◆ **Supplied material**
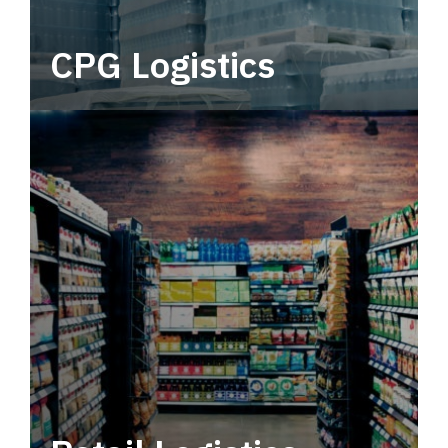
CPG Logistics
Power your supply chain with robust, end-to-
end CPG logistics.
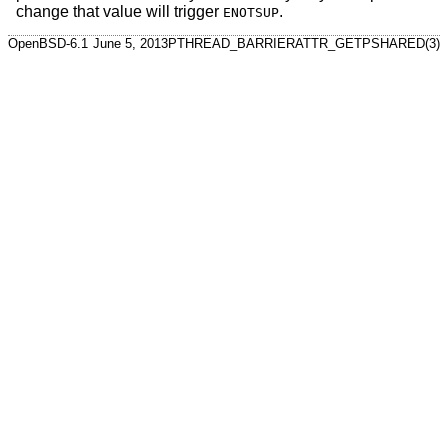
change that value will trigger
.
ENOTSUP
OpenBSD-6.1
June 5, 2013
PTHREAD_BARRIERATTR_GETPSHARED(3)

--

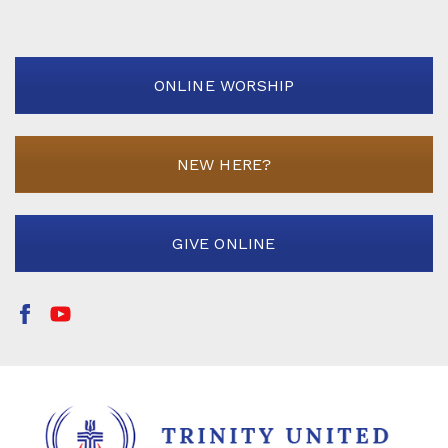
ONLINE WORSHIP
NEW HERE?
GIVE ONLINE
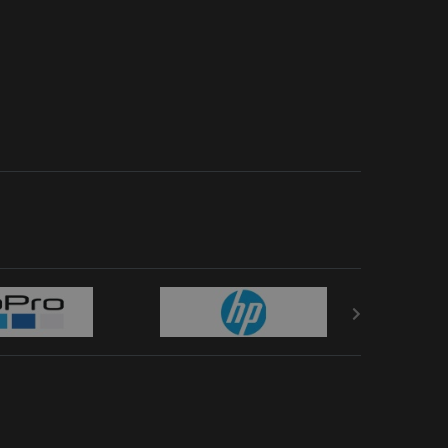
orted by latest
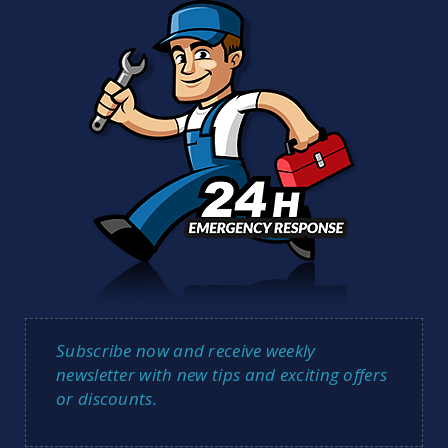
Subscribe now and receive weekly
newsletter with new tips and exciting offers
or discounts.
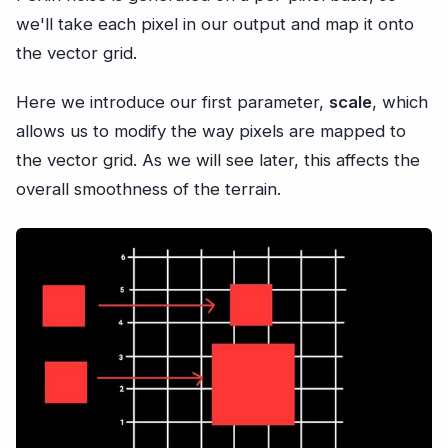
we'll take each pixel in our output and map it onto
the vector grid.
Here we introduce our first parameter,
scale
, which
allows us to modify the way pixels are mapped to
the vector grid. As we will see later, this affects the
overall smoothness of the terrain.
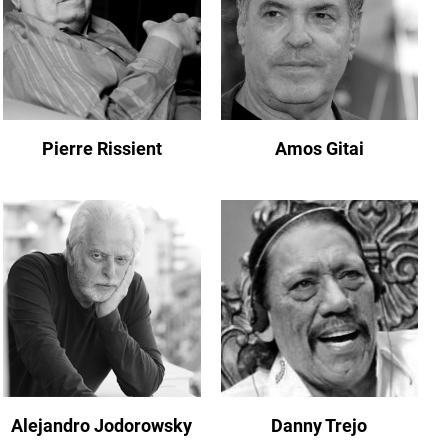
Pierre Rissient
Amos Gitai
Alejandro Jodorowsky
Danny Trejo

◆ **Instructions for the task**
Reproduce exactly the lines above that run from the one with "Here we introduce" to the one with "Danny Trejo", both included, leaving pictures out.

◆ **Result**
Here we introduce our first parameter,
scale
, which
allows us to modify the way pixels are mapped to
the vector grid. As we will see later, this affects the
overall smoothness of the terrain.
Pierre Rissient
Amos Gitai
Alejandro Jodorowsky
Danny Trejo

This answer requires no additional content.